How Netflix's Data Bridge orchestrates 300,000 data pipeline jobs per week
Netflix runs one of the most complex data ecosystems on the planet. Hundreds of internal teams, dozens of purpose-built datastores, petabytes of data flowing between systems daily. Somewhere in that ecosystem, an engineer needs to move data from system A to system B. Should be straightforward, right?
It wasn't. For years, the answer to "how do I move data at Netflix" depended on which systems were involved, which team you asked, and which bespoke tool someone had built for a similar use case three years ago. Netflix's engineering culture of "Freedom and Responsibility" is great for empowering teams to pick the best tool for the job. It's less great for preventing fifteen teams from building fifteen slightly different data movement tools.
In January 2026, Netflix's Data Movement Platform team published a detailed technical blog about Data Bridge, the unified control plane they built to fix this. The numbers are worth pausing on: roughly 20,000 distinct data movement jobs, more than three dozen source-destination pairs, about 300,000 job executions per week. And it's considered the standard path for batch data movement at Netflix.
This post goes deep on Data Bridge's architecture, what problems it actually solves, and what data platform teams at smaller companies can take from Netflix's approach.
The fragmentation problem
Before Data Bridge, Netflix's data movement situation looked something like this: a team needed to move data from Cassandra to their Iceberg-based data warehouse. They'd look at existing tools, find that none of them perfectly fit their source-destination combination or their specific transformation requirements, and build yet another solution. That solution would work for their use case but be invisible to other teams facing similar needs.
Multiply this across hundreds of teams over several years and you get a fragmented mess. Multiple tools doing roughly the same thing, each with its own API, its own configuration format, its own monitoring setup, and its own operational burden.
Three specific problems made this worse than just duplicated effort:
Poor separation of concerns. Users' intent (move data from A to B on a schedule) was tangled up with implementation details (configure these Spark parameters, use this specific connector version, set this batch size). That meant the platform team couldn't upgrade or swap underlying engines without breaking user workflows. Every infrastructure improvement required coordinating with every user.
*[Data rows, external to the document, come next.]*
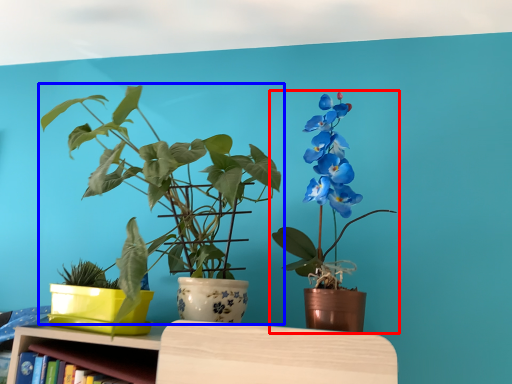 Question: Which of the following is the farthest to the observer, houseplant (highlighted by a red box) or houseplant (highlighted by a blue box)?

Choices:
 (A) houseplant
 (B) houseplant

Answer: (A) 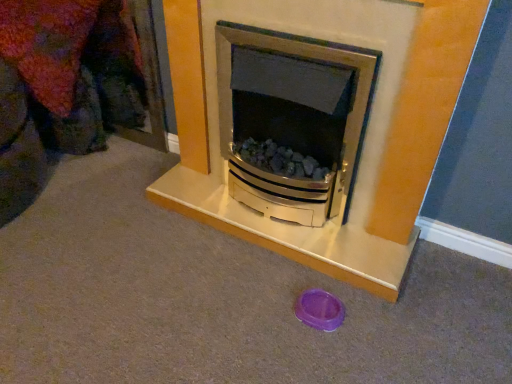 Measure the distance between point (193, 0) and camera.

The depth of point (193, 0) is 1.32 meters.

At what (x,y) coordinates should I click in order to perform the action: click on metallic silver fireplace at center. Please return your answer as a coordinate pair (x, y). Looking at the image, I should click on (376, 157).

This screenshot has height=384, width=512. What do you see at coordinates (376, 157) in the screenshot?
I see `metallic silver fireplace at center` at bounding box center [376, 157].

You are a GUI agent. You are given a task and a screenshot of the screen. Output one action in this format:
    pyautogui.click(x=<x>, y=<y>)
    Task: Click on the metallic silver fireplace at center
    The width and height of the screenshot is (512, 384).
    Given the screenshot: What is the action you would take?
    pyautogui.click(x=376, y=157)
No unified observability. When a data movement job failed, the debugging path depended on which tool was running it. There was no single place to see all data movements, their status, their SLAs, or their failure patterns. For a company running 300,000 jobs a week, that's a serious operational gap.
No standard for new integrations. When Netflix adopted a new datastore, every data movement tool needed to build support for it independently. Or more often, nobody did, and teams built one-off scripts to bridge the gap.
This isn't a Netflix-specific problem. I'd argue most companies at 50+ engineers hit some version of it. The tools are different (Airflow, dbt, Fivetran, custom scripts), but the pattern is identical: fragmentation creeps in because every team optimizes locally.
How Data Bridge works
Data Bridge is a unified control plane for batch data movement. That sentence has a lot of precision packed into it, so let me unpack it.
Control plane, not data plane. Data Bridge doesn't actually move data. It doesn't have its own execution engine. It's an abstraction layer that sits between the user and the various systems that do the heavy lifting. When you tell Data Bridge to move data from Cassandra to Iceberg on a daily schedule, Data Bridge figures out which connector to use, which execution engine to run it on, and how to configure the job. The actual data movement happens on whatever engine Data Bridge selects.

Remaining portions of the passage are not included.